Transformation of your Dependent and Independent variables

Anupam Ghosh

Join Date: Jan 2023

Posts: 119
#1

Transformation of your Dependent and Independent variables

04 Jan 2024, 15:17

Hi,

I am trying to assess the effect of multiple treatments (treat1 = 1/0, .., treat6 = 1/0) on county-level crime rates from 1990-2020. In doing so, I am stuck on a quite fundamental question. Is there any literature that looks at why and when we should transform the dependent and independent variables?

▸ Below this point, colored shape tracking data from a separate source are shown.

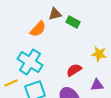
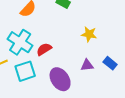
red semicircle: (74, 70) -> (44, 49), moved

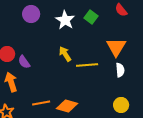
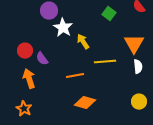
white star: (65, 20) -> (63, 28), moved
yellow arrow: (65, 54) -> (83, 42), moved
orange line: (41, 103) -> (75, 76), moved

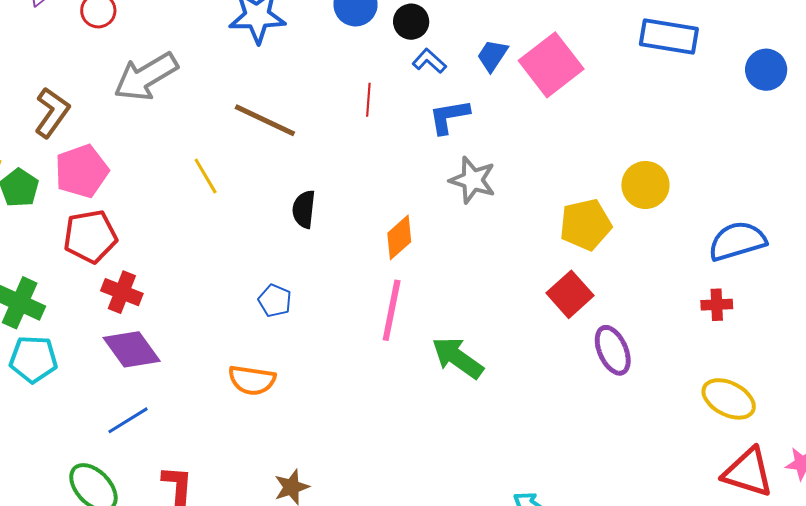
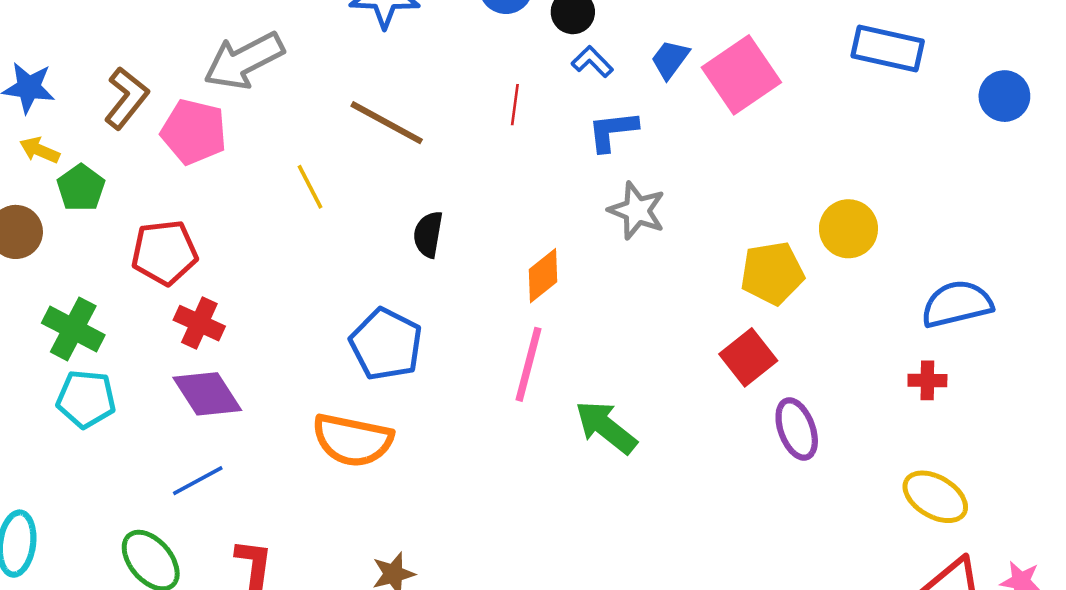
pink pentagon: (82, 171) -> (194, 132), moved, turned 30
blue pentagon: (275, 301) -> (386, 344), size x1.8
orange semicircle: (252, 380) -> (352, 440), size x1.4

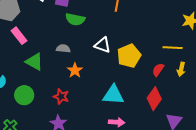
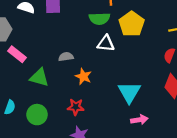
green semicircle: (75, 19) -> (99, 19), moved
yellow pentagon: (129, 56) -> (132, 24), moved
cyan triangle: (113, 95) -> (129, 92), turned -50

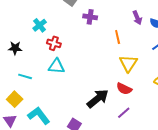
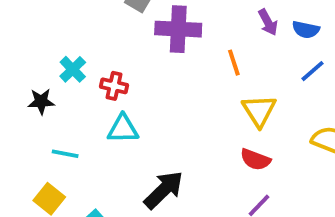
purple cross: (90, 17) -> (178, 29), size x1.6
cyan cross: (40, 25) -> (73, 69), moved
black arrow: (98, 99) -> (164, 190), moved

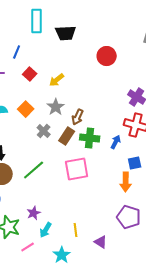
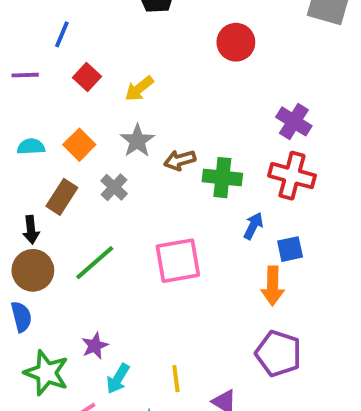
brown arrow: (78, 117) -> (180, 160), turned 49
brown rectangle: (67, 136) -> (62, 197), moved
green cross: (90, 138) -> (222, 178), moved
blue arrow: (116, 142) -> (253, 226), moved

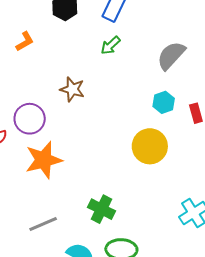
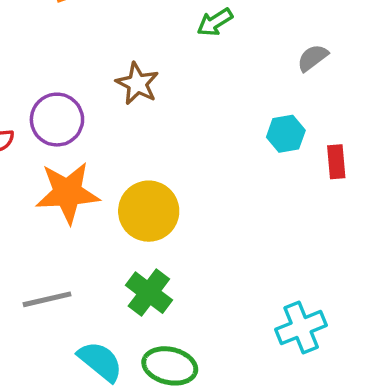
gray semicircle: (171, 56) -> (313, 58), size x0.6
yellow circle: (150, 146) -> (149, 211), moved

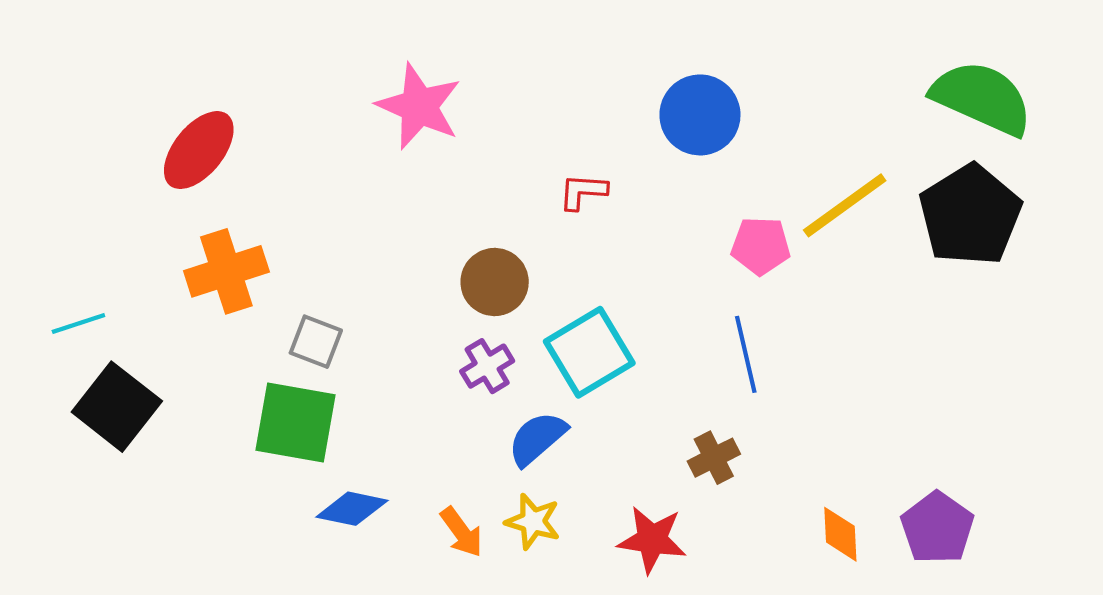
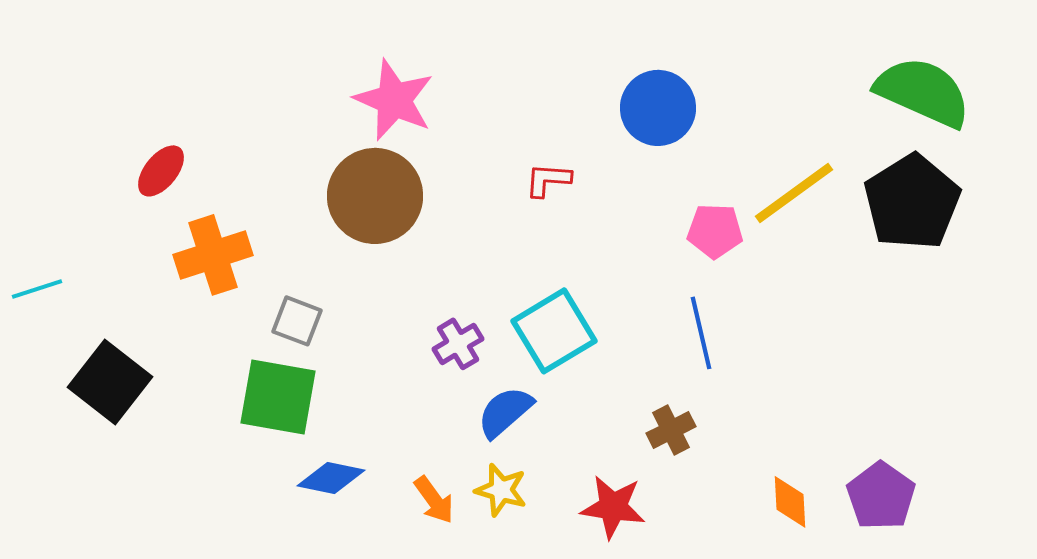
red ellipse: (199, 150) -> (161, 171), moved, size x0.7
brown circle: (495, 282) -> (375, 196), moved, size x1.5
cyan line: (78, 324) -> (37, 289), moved

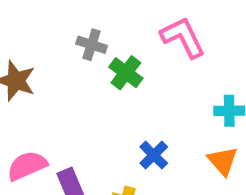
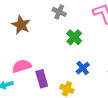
green cross: (126, 73) -> (74, 37), moved

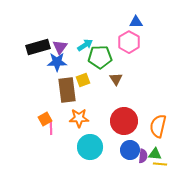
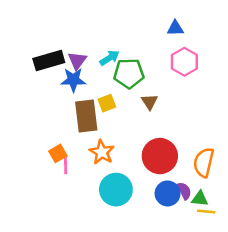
pink hexagon: (129, 42) -> (184, 62), moved
orange star: (79, 118) -> (102, 152), turned 30
purple semicircle: (143, 156) -> (184, 191), moved, turned -32

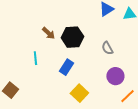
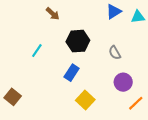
brown arrow: (48, 33) -> (53, 14), moved
cyan line: (35, 58) -> (37, 51), moved, turned 40

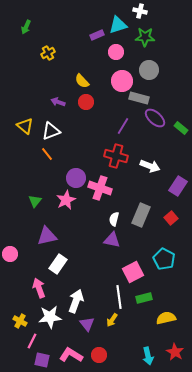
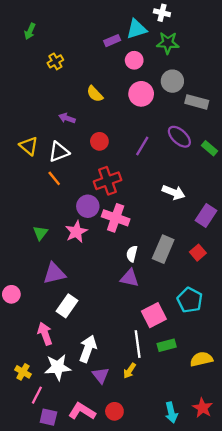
gray rectangle: (139, 98) -> (197, 102), moved
red circle: (86, 102) -> (99, 141), moved
red cross: (116, 156) -> (108, 181), moved, turned -35
yellow semicircle: (166, 318) -> (201, 359), moved

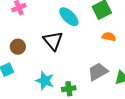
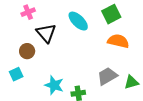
orange semicircle: (109, 37) -> (118, 41), size x1.5
black triangle: (53, 41) -> (46, 33), moved

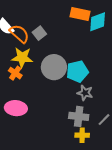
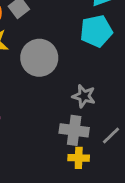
cyan pentagon: (77, 71) -> (96, 31), moved

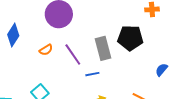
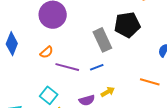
purple line: (73, 55) -> (67, 67), moved, turned -30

Currently, I have standardized all my crime (dependent) and control variables by their respective county means and standard deviations. However, I am interested in knowing, whether my model's efficacy changes if I use other transformed dependent variables, such as, Growth Rates in Crime or Per-Capita Crime rates?
Tags: data, panel, panel data, regression, Suggestion
Anupam Ghosh

Join Date: Jan 2023

Posts: 119
#2

04 Jan 2024, 15:34

I tried using both the standardized dependent variable ( Black_Prop_std) and the %change dependent variable (Black_PropChg) in my regressions. For the former, I get a -ve and an insignificant effect for one of my key treatment variables (Coastal_Maj13) whereas for the latter, I get a +ve and a significant effect for Coastal_Maj13. I am thus confused as to which should I be using. Examples are pasted below:

---------------------------------------------------------------------------------
| Robust
Black_Prop_std | Coefficient std. err. t P>|t| [95% conf. interval]
----------------+----------------------------------------------------------------
Coastal_Min13 | -.2866702 .1088544 -2.63 0.008 -.5001079 -.0732325
Coastal_Min49 | -.275763 .1364059 -2.02 0.043 -.5432227 -.0083033
Coastal_Min1020 | -.7377114 .2077075 -3.55 0.000 -1.144976 -.3304463
Coastal_Maj13 | -.5034967 .5525222 -0.91 0.362 -1.586862 .5798683
Coastal_Maj49 | .7073029 .3643629 1.94 0.052 -.0071262 1.421732
Coastal_Maj1020 | .3225687 .4281318 0.75 0.451 -.5168961 1.162034

---------------------------------------------------------------------------------
| Robust
Black_PropChg | Coefficient std. err. t P>|t| [95% conf. interval]
----------------+----------------------------------------------------------------
Coastal_Min13 | -.9729181 .7979341 -1.22 0.223 -2.537478 .5916421
Coastal_Min49 | .7249219 .9756478 0.74 0.458 -1.188093 2.637937
Coastal_Min1020 | 3.99696 1.071004 3.73 0.000 1.896975 6.096945
Coastal_Maj13 | 5.083457 1.918251 2.65 0.008 1.322221 8.844694
Coastal_Maj49 | 3.728417 .7936676 4.70 0.000 2.172223 5.284612
Coastal_Maj1020 | 5.755003 1.270587 4.53 0.000 3.263682 8.246323
Comment
Clyde Schechter

Join Date: Apr 2014

Posts: 29962
#3

04 Jan 2024, 16:18

I think you are thinking about this the wrong way so your question itself is ill-conceived and should not be answered.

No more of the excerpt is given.